▸ **YOUR TASK**: Below are records to be output exactly, every one of them.

▸ **DATA UNDER STUDY**:

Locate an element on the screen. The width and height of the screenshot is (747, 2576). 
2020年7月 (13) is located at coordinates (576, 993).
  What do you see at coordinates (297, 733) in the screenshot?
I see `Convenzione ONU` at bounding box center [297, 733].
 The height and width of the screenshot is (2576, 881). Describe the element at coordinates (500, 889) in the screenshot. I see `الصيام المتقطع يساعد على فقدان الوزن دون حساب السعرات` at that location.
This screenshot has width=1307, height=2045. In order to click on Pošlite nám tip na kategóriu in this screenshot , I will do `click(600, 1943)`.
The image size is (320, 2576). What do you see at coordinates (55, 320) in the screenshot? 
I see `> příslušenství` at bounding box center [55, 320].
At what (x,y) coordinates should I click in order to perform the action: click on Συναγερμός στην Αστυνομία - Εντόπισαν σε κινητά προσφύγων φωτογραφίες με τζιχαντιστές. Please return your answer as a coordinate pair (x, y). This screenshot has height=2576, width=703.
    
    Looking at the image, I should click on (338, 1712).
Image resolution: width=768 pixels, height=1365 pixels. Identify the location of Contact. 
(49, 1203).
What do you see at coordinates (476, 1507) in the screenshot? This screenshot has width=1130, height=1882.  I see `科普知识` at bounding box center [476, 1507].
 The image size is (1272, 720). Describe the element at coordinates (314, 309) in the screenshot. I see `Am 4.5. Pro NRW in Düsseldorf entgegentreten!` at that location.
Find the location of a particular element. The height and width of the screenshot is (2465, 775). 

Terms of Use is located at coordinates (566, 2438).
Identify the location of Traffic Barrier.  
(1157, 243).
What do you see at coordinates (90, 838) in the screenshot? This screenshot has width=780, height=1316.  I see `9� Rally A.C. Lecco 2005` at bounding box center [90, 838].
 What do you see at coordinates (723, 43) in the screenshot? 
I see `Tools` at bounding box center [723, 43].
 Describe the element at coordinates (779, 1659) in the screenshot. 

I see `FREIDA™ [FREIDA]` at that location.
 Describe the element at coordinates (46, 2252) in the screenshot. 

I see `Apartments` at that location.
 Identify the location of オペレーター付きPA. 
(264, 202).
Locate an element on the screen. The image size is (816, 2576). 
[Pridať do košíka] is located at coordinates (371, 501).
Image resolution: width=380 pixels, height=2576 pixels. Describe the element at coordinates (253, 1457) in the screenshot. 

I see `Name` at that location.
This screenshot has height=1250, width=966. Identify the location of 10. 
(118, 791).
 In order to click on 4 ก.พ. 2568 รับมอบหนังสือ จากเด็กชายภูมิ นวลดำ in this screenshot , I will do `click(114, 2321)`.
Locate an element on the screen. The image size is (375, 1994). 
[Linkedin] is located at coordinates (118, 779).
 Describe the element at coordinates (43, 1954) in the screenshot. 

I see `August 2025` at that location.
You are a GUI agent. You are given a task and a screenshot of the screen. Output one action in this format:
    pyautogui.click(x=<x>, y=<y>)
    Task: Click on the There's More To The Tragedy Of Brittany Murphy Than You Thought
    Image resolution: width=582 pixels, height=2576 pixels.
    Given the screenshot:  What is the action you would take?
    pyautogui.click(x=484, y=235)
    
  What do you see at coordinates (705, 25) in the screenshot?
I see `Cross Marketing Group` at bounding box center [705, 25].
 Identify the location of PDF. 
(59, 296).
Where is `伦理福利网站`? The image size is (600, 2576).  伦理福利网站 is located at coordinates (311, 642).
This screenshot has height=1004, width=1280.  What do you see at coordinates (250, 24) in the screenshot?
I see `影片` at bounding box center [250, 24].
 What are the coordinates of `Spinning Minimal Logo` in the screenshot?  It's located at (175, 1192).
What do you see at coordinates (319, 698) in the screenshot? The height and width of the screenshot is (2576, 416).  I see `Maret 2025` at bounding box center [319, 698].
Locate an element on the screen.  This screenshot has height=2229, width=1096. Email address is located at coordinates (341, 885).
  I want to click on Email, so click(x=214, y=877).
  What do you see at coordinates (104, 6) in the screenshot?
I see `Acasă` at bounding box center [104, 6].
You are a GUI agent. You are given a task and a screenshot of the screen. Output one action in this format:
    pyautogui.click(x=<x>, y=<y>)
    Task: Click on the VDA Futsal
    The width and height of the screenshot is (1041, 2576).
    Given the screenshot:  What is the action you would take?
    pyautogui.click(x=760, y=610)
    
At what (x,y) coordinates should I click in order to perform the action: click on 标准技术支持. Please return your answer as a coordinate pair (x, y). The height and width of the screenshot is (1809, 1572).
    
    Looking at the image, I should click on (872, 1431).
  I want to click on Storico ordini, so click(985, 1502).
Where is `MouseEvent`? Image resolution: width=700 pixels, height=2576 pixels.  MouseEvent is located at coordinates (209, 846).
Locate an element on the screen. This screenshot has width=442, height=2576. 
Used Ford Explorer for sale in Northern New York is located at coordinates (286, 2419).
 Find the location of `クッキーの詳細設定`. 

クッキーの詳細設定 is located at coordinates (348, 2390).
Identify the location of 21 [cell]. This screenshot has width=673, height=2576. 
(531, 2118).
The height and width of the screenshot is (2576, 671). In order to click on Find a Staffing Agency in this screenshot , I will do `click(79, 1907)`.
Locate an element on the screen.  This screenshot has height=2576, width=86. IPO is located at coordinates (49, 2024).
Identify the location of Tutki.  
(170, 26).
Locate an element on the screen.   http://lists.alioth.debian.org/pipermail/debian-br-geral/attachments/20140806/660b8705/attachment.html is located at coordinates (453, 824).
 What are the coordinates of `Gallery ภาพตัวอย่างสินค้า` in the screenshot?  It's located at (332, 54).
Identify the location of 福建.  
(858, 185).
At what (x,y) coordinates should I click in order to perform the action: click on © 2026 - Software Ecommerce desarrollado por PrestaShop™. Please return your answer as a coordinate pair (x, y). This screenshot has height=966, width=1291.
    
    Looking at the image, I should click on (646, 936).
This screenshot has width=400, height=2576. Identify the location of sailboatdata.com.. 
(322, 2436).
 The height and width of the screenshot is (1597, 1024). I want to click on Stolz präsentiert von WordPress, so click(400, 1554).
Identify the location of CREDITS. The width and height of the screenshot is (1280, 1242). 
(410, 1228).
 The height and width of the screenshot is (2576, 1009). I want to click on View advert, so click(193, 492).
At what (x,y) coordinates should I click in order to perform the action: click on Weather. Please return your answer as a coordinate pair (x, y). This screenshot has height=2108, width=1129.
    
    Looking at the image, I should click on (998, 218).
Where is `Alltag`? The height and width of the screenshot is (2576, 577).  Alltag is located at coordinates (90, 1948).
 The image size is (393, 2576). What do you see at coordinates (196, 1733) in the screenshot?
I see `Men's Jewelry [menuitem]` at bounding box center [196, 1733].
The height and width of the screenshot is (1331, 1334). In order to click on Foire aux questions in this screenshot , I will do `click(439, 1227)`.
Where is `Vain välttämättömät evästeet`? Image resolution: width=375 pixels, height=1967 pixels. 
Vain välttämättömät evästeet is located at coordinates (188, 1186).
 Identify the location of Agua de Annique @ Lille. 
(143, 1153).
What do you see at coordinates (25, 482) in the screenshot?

▸ **WORKED SOLUTION**:
Locate an element on the screen. The width and height of the screenshot is (747, 2576). 
2020年7月 (13) is located at coordinates (576, 993).
  What do you see at coordinates (297, 733) in the screenshot?
I see `Convenzione ONU` at bounding box center [297, 733].
 The height and width of the screenshot is (2576, 881). Describe the element at coordinates (500, 889) in the screenshot. I see `الصيام المتقطع يساعد على فقدان الوزن دون حساب السعرات` at that location.
This screenshot has width=1307, height=2045. In order to click on Pošlite nám tip na kategóriu in this screenshot , I will do `click(600, 1943)`.
The image size is (320, 2576). What do you see at coordinates (55, 320) in the screenshot? 
I see `> příslušenství` at bounding box center [55, 320].
At what (x,y) coordinates should I click in order to perform the action: click on Συναγερμός στην Αστυνομία - Εντόπισαν σε κινητά προσφύγων φωτογραφίες με τζιχαντιστές. Please return your answer as a coordinate pair (x, y). This screenshot has height=2576, width=703.
    
    Looking at the image, I should click on (338, 1712).
Image resolution: width=768 pixels, height=1365 pixels. Identify the location of Contact. 
(49, 1203).
What do you see at coordinates (476, 1507) in the screenshot? This screenshot has width=1130, height=1882.  I see `科普知识` at bounding box center [476, 1507].
 The image size is (1272, 720). Describe the element at coordinates (314, 309) in the screenshot. I see `Am 4.5. Pro NRW in Düsseldorf entgegentreten!` at that location.
Find the location of a particular element. The height and width of the screenshot is (2465, 775). 

Terms of Use is located at coordinates (566, 2438).
Identify the location of Traffic Barrier.  
(1157, 243).
What do you see at coordinates (90, 838) in the screenshot? This screenshot has width=780, height=1316.  I see `9� Rally A.C. Lecco 2005` at bounding box center [90, 838].
 What do you see at coordinates (723, 43) in the screenshot? 
I see `Tools` at bounding box center [723, 43].
 Describe the element at coordinates (779, 1659) in the screenshot. 

I see `FREIDA™ [FREIDA]` at that location.
 Describe the element at coordinates (46, 2252) in the screenshot. 

I see `Apartments` at that location.
 Identify the location of オペレーター付きPA. 
(264, 202).
Locate an element on the screen. The image size is (816, 2576). 
[Pridať do košíka] is located at coordinates (371, 501).
Image resolution: width=380 pixels, height=2576 pixels. Describe the element at coordinates (253, 1457) in the screenshot. 

I see `Name` at that location.
This screenshot has height=1250, width=966. Identify the location of 10. 
(118, 791).
 In order to click on 4 ก.พ. 2568 รับมอบหนังสือ จากเด็กชายภูมิ นวลดำ in this screenshot , I will do `click(114, 2321)`.
Locate an element on the screen. The image size is (375, 1994). 
[Linkedin] is located at coordinates (118, 779).
 Describe the element at coordinates (43, 1954) in the screenshot. 

I see `August 2025` at that location.
You are a GUI agent. You are given a task and a screenshot of the screen. Output one action in this format:
    pyautogui.click(x=<x>, y=<y>)
    Task: Click on the There's More To The Tragedy Of Brittany Murphy Than You Thought
    Image resolution: width=582 pixels, height=2576 pixels.
    Given the screenshot:  What is the action you would take?
    pyautogui.click(x=484, y=235)
    
  What do you see at coordinates (705, 25) in the screenshot?
I see `Cross Marketing Group` at bounding box center [705, 25].
 Identify the location of PDF. 
(59, 296).
Where is `伦理福利网站`? The image size is (600, 2576).  伦理福利网站 is located at coordinates (311, 642).
This screenshot has height=1004, width=1280.  What do you see at coordinates (250, 24) in the screenshot?
I see `影片` at bounding box center [250, 24].
 What are the coordinates of `Spinning Minimal Logo` in the screenshot?  It's located at (175, 1192).
What do you see at coordinates (319, 698) in the screenshot? The height and width of the screenshot is (2576, 416).  I see `Maret 2025` at bounding box center [319, 698].
Locate an element on the screen.  This screenshot has height=2229, width=1096. Email address is located at coordinates (341, 885).
  I want to click on Email, so click(x=214, y=877).
  What do you see at coordinates (104, 6) in the screenshot?
I see `Acasă` at bounding box center [104, 6].
You are a GUI agent. You are given a task and a screenshot of the screen. Output one action in this format:
    pyautogui.click(x=<x>, y=<y>)
    Task: Click on the VDA Futsal
    The width and height of the screenshot is (1041, 2576).
    Given the screenshot:  What is the action you would take?
    pyautogui.click(x=760, y=610)
    
At what (x,y) coordinates should I click in order to perform the action: click on 标准技术支持. Please return your answer as a coordinate pair (x, y). The height and width of the screenshot is (1809, 1572).
    
    Looking at the image, I should click on (872, 1431).
  I want to click on Storico ordini, so click(985, 1502).
Where is `MouseEvent`? Image resolution: width=700 pixels, height=2576 pixels.  MouseEvent is located at coordinates (209, 846).
Locate an element on the screen. This screenshot has width=442, height=2576. 
Used Ford Explorer for sale in Northern New York is located at coordinates (286, 2419).
 Find the location of `クッキーの詳細設定`. 

クッキーの詳細設定 is located at coordinates (348, 2390).
Identify the location of 21 [cell]. This screenshot has width=673, height=2576. 
(531, 2118).
The height and width of the screenshot is (2576, 671). In order to click on Find a Staffing Agency in this screenshot , I will do `click(79, 1907)`.
Locate an element on the screen.  This screenshot has height=2576, width=86. IPO is located at coordinates (49, 2024).
Identify the location of Tutki.  
(170, 26).
Locate an element on the screen.   http://lists.alioth.debian.org/pipermail/debian-br-geral/attachments/20140806/660b8705/attachment.html is located at coordinates (453, 824).
 What are the coordinates of `Gallery ภาพตัวอย่างสินค้า` in the screenshot?  It's located at (332, 54).
Identify the location of 福建.  
(858, 185).
At what (x,y) coordinates should I click in order to perform the action: click on © 2026 - Software Ecommerce desarrollado por PrestaShop™. Please return your answer as a coordinate pair (x, y). This screenshot has height=966, width=1291.
    
    Looking at the image, I should click on (646, 936).
This screenshot has width=400, height=2576. Identify the location of sailboatdata.com.. 
(322, 2436).
 The height and width of the screenshot is (1597, 1024). I want to click on Stolz präsentiert von WordPress, so click(400, 1554).
Identify the location of CREDITS. The width and height of the screenshot is (1280, 1242). 
(410, 1228).
 The height and width of the screenshot is (2576, 1009). I want to click on View advert, so click(193, 492).
At what (x,y) coordinates should I click in order to perform the action: click on Weather. Please return your answer as a coordinate pair (x, y). This screenshot has height=2108, width=1129.
    
    Looking at the image, I should click on (998, 218).
Where is `Alltag`? The height and width of the screenshot is (2576, 577).  Alltag is located at coordinates (90, 1948).
 The image size is (393, 2576). What do you see at coordinates (196, 1733) in the screenshot?
I see `Men's Jewelry [menuitem]` at bounding box center [196, 1733].
The height and width of the screenshot is (1331, 1334). In order to click on Foire aux questions in this screenshot , I will do `click(439, 1227)`.
Where is `Vain välttämättömät evästeet`? Image resolution: width=375 pixels, height=1967 pixels. 
Vain välttämättömät evästeet is located at coordinates (188, 1186).
 Identify the location of Agua de Annique @ Lille. 
(143, 1153).
What do you see at coordinates (25, 482) in the screenshot?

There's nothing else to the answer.